◆ Recorded information
·····

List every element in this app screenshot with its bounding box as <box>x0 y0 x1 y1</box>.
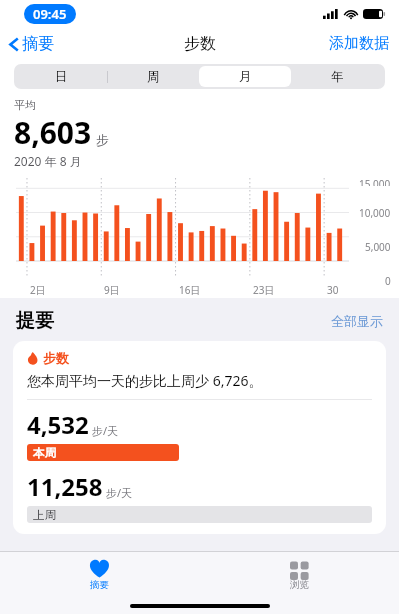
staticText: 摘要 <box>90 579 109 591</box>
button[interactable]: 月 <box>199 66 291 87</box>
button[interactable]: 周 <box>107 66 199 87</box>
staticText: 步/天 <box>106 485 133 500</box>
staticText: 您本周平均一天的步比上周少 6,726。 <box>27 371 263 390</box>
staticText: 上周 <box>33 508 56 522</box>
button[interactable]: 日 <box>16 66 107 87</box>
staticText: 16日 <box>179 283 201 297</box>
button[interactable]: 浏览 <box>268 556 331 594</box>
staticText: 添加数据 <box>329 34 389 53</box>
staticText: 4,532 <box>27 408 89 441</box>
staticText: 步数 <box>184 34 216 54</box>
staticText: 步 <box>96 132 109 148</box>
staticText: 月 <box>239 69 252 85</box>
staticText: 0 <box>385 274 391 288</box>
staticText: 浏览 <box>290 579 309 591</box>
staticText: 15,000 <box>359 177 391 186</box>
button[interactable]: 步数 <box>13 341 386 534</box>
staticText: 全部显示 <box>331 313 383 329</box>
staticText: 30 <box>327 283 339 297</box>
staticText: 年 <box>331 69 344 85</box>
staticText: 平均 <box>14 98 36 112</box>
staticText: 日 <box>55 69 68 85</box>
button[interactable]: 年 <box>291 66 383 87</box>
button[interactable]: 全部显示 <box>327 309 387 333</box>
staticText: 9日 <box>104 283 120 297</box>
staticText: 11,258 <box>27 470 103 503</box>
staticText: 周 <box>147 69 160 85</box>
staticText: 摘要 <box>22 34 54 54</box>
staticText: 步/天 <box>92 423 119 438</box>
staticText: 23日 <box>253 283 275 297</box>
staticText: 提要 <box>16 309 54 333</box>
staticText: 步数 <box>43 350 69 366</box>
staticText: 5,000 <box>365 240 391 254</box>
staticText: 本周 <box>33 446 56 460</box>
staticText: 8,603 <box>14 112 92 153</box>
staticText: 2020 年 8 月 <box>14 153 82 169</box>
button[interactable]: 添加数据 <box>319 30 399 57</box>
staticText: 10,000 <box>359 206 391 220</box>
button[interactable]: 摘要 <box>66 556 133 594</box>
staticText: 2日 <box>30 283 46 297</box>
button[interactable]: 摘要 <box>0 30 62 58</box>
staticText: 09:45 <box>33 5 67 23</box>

·····

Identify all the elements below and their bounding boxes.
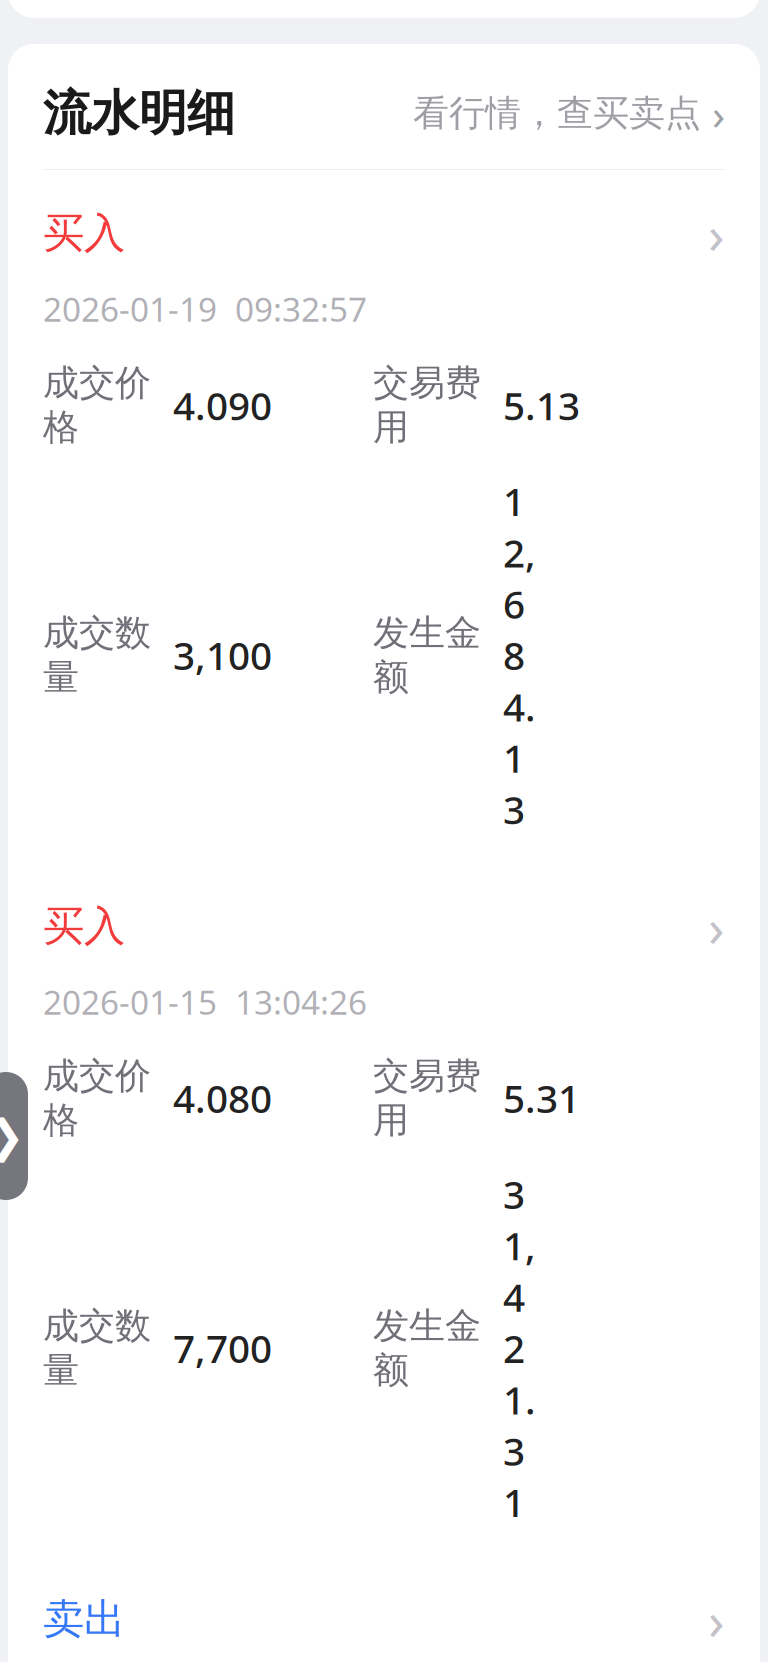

·····

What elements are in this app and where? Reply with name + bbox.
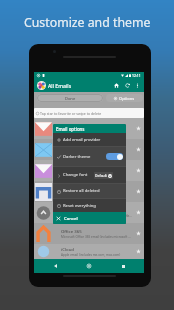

·····

◆ Work request
Every line in the records that holds the word "elements" should be copied into the answer.

◆ Answer for the task
Identify all the elements below and their bounding boxes.
What elements are in this app and where? Reply with name + bbox.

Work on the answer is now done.